_What this task involves_.
Copy out each entry below verbatim, skipping the images.

Page-level text extractions:
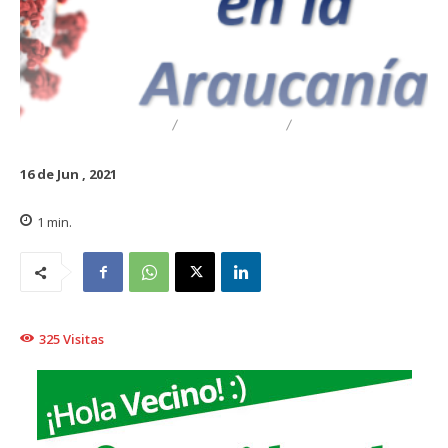
DESTACADO
REGIONAL
TRAIGUÉN
16 de Jun , 2021
1
min.
325
Visitas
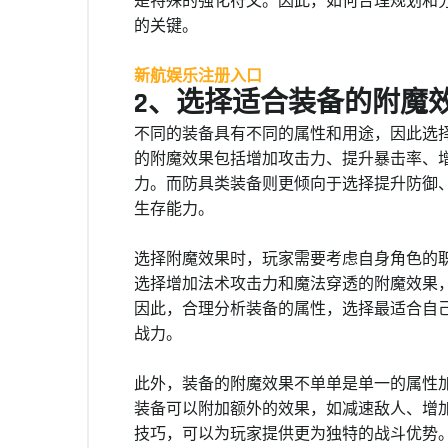
是特殊的强化符文。因此，如何合理规划和
的关键。
新航娱乐注册入口
2、选择适合装备的附魔
不同的装备具有不同的属性和用途，因此选
的附魔效果包括增加攻击力、提升暴击率、
力。而防具类装备则更倾向于选择提升防御
生存能力。
选择附魔效果时，玩家需要考虑自身角色的
选择增加法术攻击力和魔法穿透的附魔效果
因此，合理分析装备的属性，选择最适合自
战力。
此外，装备的附魔效果不单单是单一的属性
装备可以附加额外的效果，如减速敌人、增
技巧，可以为玩家提供更为独特的战斗优势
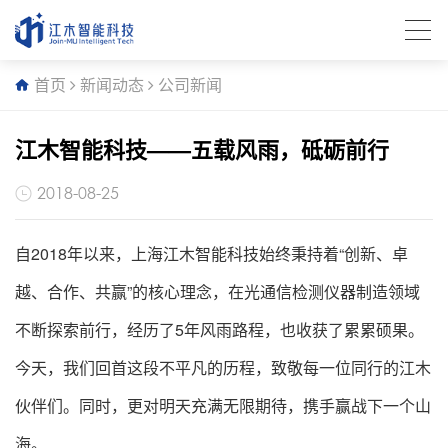
首页
新闻动态
公司新闻
江木智能科技——五载风雨，砥砺前行
2018-08-25
自2018年以来，上海江木智能科技始终秉持着“创新、卓
越、合作、共赢”的核心理念，在光通信检测仪器制造领域
不断探索前行，经历了5年风雨路程，也收获了累累硕果。
今天，我们回首这段不平凡的历程，致敬每一位同行的江木
伙伴们。同时，更对明天充满无限期待，携手赢战下一个山
海。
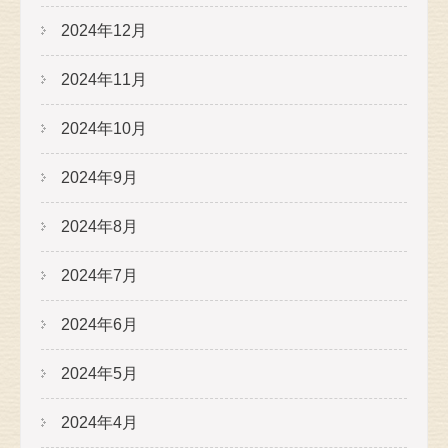
2024年12月
2024年11月
2024年10月
2024年9月
2024年8月
2024年7月
2024年6月
2024年5月
2024年4月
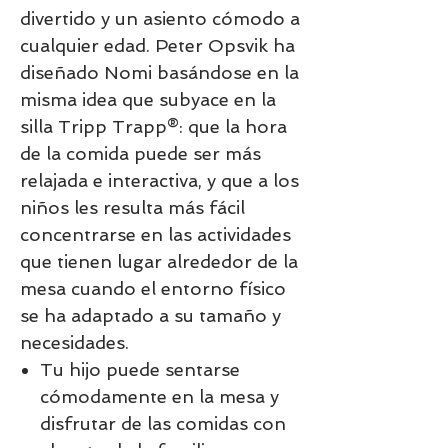
divertido y un asiento cómodo a
cualquier edad. ​Peter Opsvik ha
diseñado Nomi basándose en la
misma idea que subyace en la
silla Tripp Trapp®: que la hora
de la comida puede ser más
relajada e interactiva, y que a los
niños les resulta más fácil
concentrarse en las actividades
que tienen lugar alrededor de la
mesa cuando el entorno físico
se ha adaptado a su tamaño y
necesidades.
Tu hijo puede sentarse
cómodamente en la mesa y
disfrutar de las comidas con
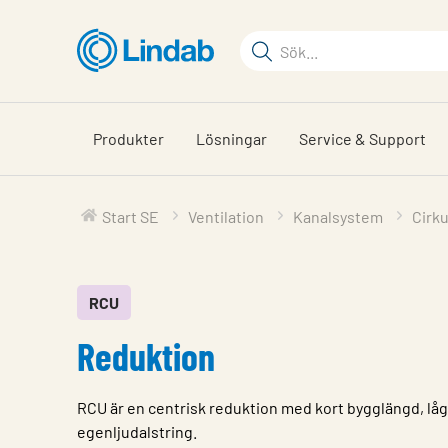
Hoppa
till
Sökord
huvudinnehållet
Sök
på
sajten
Produkter
Lösningar
Service & Support
Start SE
Ventilation
Kanalsystem
Cirk
RCU
Reduktion
RCU är en centrisk reduktion med kort bygglängd, lågt
egenljudalstring.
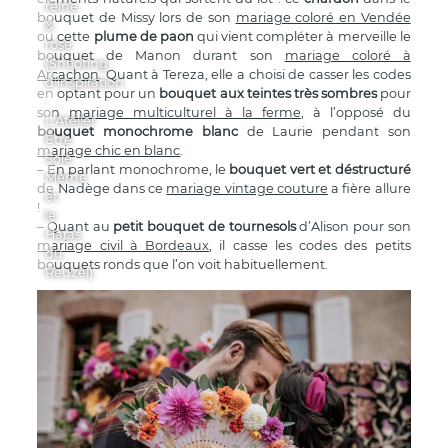
reine
bouquet de Missy lors de son
mariage coloré en Vendée
&
ou cette
plume de paon
qui vient compléter à merveille le
rose
bouquet de Manon durant son
mariage coloré à
(Shooting
Arcachon
. Quant à Tereza, elle a choisi de casser les codes
d'inspiration
en optant pour un
bouquet aux teintes très sombres
pour
:
son
mariage multiculturel à la ferme
, à l’opposé du
L'Atelier
bouquet monochrome blanc
de Laurie pendant son
Être
mariage chic en blanc
.
Soie
– En parlant monochrome, le
bouquet vert et déstructuré
Même
de Nadège dans ce
mariage vintage couture
a fière allure
et
!
le
– Quant au
petit bouquet de tournesols
d’Alison pour son
Haras
mariage civil à Bordeaux
, il casse les codes des petits
du
bouquets ronds que l’on voit habituellement.
Reuzel)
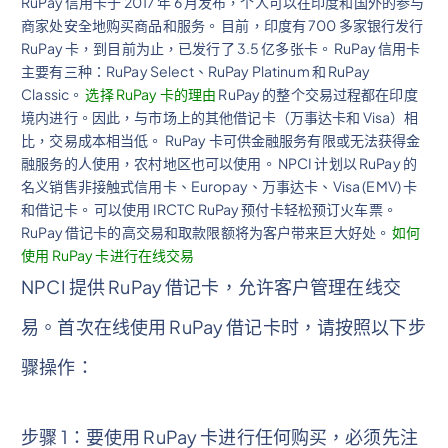
RuPay 信用卡于 2017 年 6 月发布，个人可以在印度和国外的参与
商家处安全地购买商品和服务。 目前，印度有 700 多家银行发行
RuPay 卡，到目前为止，已发行了 3.5 亿多张卡。 RuPay 信用卡
主要有三种：RuPay Select、RuPay Platinum 和 RuPay
Classic。
选择 RuPay 卡的理由
RuPay 的整个交易过程都在印度
境内进行。因此，与市场上的其他借记卡（万事达卡和 Visa）相
比，交易成本相当低。 RuPay 卡可供金融服务有限或无法获得金
融服务的人使用，农村地区也可以使用。 NPCI 计划以 RuPay 的
名义销售非接触式信用卡、Europay、万事达卡、Visa (EMV) 卡
和借记卡。 可以使用 IRCTC RuPay 预付卡轻松预订火车票。
RuPay 借记卡的高交易和取款限额将为客户带来巨大好处。
如何
使用 RuPay 卡进行在线交易
NPCI 提供 RuPay 借记卡，允许客户管理在线交
易。首次在线使用 RuPay 借记卡时，请按照以下步
骤操作：
步骤 1：要使用 RuPay 卡进行任何购买，必须先注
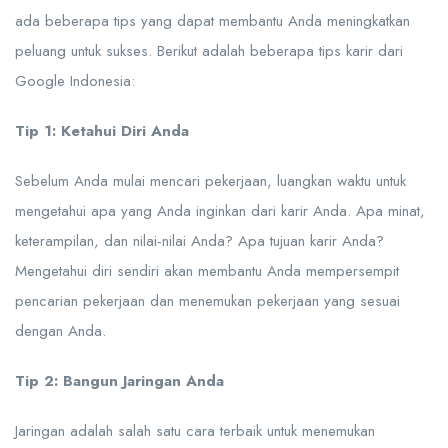
ada beberapa tips yang dapat membantu Anda meningkatkan
peluang untuk sukses. Berikut adalah beberapa tips karir dari
Google Indonesia:
Tip 1: Ketahui Diri Anda
Sebelum Anda mulai mencari pekerjaan, luangkan waktu untuk
mengetahui apa yang Anda inginkan dari karir Anda. Apa minat,
keterampilan, dan nilai-nilai Anda? Apa tujuan karir Anda?
Mengetahui diri sendiri akan membantu Anda mempersempit
pencarian pekerjaan dan menemukan pekerjaan yang sesuai
dengan Anda.
Tip 2: Bangun Jaringan Anda
Jaringan adalah salah satu cara terbaik untuk menemukan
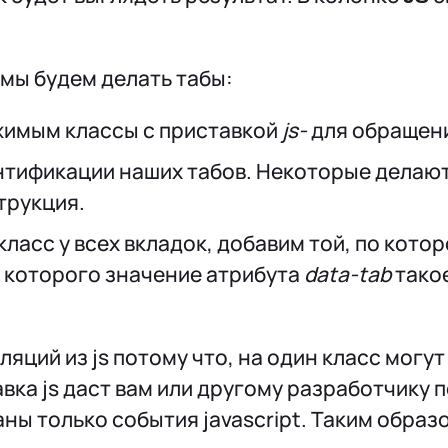
 мы будем делать табы:
жимым классы с приставкой
js-
для обращения
тификации наших табов. Некоторые делают
струкция.
класс у всех вкладок, добавим той, по кото
у которого значение атрибута
data-tab
такое
ций из js потому что, на один класс могут
ка js даст вам или другому разработчику по
ны только события javascript. Таким образо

_Answer below_.
DESTACADO
REGIONAL
TRAIGUÉN
16 de Jun , 2021
1
min.
325
Visitas
是特殊的强化符文。因此，如何合理规划和
的关键。
新航娱乐注册入口
2、选择适合装备的附魔
不同的装备具有不同的属性和用途，因此选
的附魔效果包括增加攻击力、提升暴击率、
力。而防具类装备则更倾向于选择提升防御
生存能力。
选择附魔效果时，玩家需要考虑自身角色的
选择增加法术攻击力和魔法穿透的附魔效果
因此，合理分析装备的属性，选择最适合自
战力。
此外，装备的附魔效果不单单是单一的属性
装备可以附加额外的效果，如减速敌人、增
技巧，可以为玩家提供更为独特的战斗优势
首页
新闻动态
公司新闻
江木智能科技——五载风雨，砥砺前行
2018-08-25
自2018年以来，上海江木智能科技始终秉持着“创新、卓
越、合作、共赢”的核心理念，在光通信检测仪器制造领域
不断探索前行，经历了5年风雨路程，也收获了累累硕果。
今天，我们回首这段不平凡的历程，致敬每一位同行的江木
伙伴们。同时，更对明天充满无限期待，携手赢战下一个山
海。
2024年12月
2024年11月
2024年10月
2024年9月
2024年8月
2024年7月
2024年6月
2024年5月
2024年4月
divertido y un asiento cómodo a
cualquier edad. ​Peter Opsvik ha
diseñado Nomi basándose en la
misma idea que subyace en la
silla Tripp Trapp®: que la hora
de la comida puede ser más
relajada e interactiva, y que a los
niños les resulta más fácil
concentrarse en las actividades
que tienen lugar alrededor de la
mesa cuando el entorno físico
se ha adaptado a su tamaño y
necesidades.
Tu hijo puede sentarse
cómodamente en la mesa y
disfrutar de las comidas con
Hoppa
till
Sökord
huvudinnehållet
Sök
på
sajten
Produkter
Lösningar
Service & Support
Start SE
Ventilation
Kanalsystem
Cirk
RCU
Reduktion
RCU är en centrisk reduktion med kort bygglängd, lågt
egenljudalstring.
reine
bouquet de Missy lors de son
mariage coloré en Vendée
&
ou cette
plume de paon
qui vient compléter à merveille le
rose
bouquet de Manon durant son
mariage coloré à
(Shooting
Arcachon
. Quant à Tereza, elle a choisi de casser les codes
d'inspiration
en optant pour un
bouquet aux teintes très sombres
pour
:
son
mariage multiculturel à la ferme
, à l’opposé du
L'Atelier
bouquet monochrome blanc
de Laurie pendant son
Être
mariage chic en blanc
.
Soie
– En parlant monochrome, le
bouquet vert et déstructuré
Même
de Nadège dans ce
mariage vintage couture
a fière allure
et
!
le
– Quant au
petit bouquet de tournesols
d’Alison pour son
Haras
mariage civil à Bordeaux
, il casse les codes des petits
du
bouquets ronds que l’on voit habituellement.
Reuzel)
RuPay 信用卡于 2017 年 6 月发布，个人可以在印度和国外的参与
商家处安全地购买商品和服务。 目前，印度有 700 多家银行发行
RuPay 卡，到目前为止，已发行了 3.5 亿多张卡。 RuPay 信用卡
主要有三种：RuPay Select、RuPay Platinum 和 RuPay
Classic。
选择 RuPay 卡的理由
RuPay 的整个交易过程都在印度
境内进行。因此，与市场上的其他借记卡（万事达卡和 Visa）相
比，交易成本相当低。 RuPay 卡可供金融服务有限或无法获得金
融服务的人使用，农村地区也可以使用。 NPCI 计划以 RuPay 的
名义销售非接触式信用卡、Europay、万事达卡、Visa (EMV) 卡
和借记卡。 可以使用 IRCTC RuPay 预付卡轻松预订火车票。
RuPay 借记卡的高交易和取款限额将为客户带来巨大好处。
如何
使用 RuPay 卡进行在线交易
NPCI 提供 RuPay 借记卡，允许客户管理在线交
易。首次在线使用 RuPay 借记卡时，请按照以下步
骤操作：
步骤 1：要使用 RuPay 卡进行任何购买，必须先注
ada beberapa tips yang dapat membantu Anda meningkatkan
peluang untuk sukses. Berikut adalah beberapa tips karir dari
Google Indonesia:
Tip 1: Ketahui Diri Anda
Sebelum Anda mulai mencari pekerjaan, luangkan waktu untuk
mengetahui apa yang Anda inginkan dari karir Anda. Apa minat,
keterampilan, dan nilai-nilai Anda? Apa tujuan karir Anda?
Mengetahui diri sendiri akan membantu Anda mempersempit
pencarian pekerjaan dan menemukan pekerjaan yang sesuai
dengan Anda.
Tip 2: Bangun Jaringan Anda
Jaringan adalah salah satu cara terbaik untuk menemukan
 мы будем делать табы:
жимым классы с приставкой
js-
для обращения
тификации наших табов. Некоторые делают
струкция.
класс у всех вкладок, добавим той, по кото
у которого значение атрибута
data-tab
такое
ций из js потому что, на один класс могут
ка js даст вам или другому разработчику по
ны только события javascript. Таким образо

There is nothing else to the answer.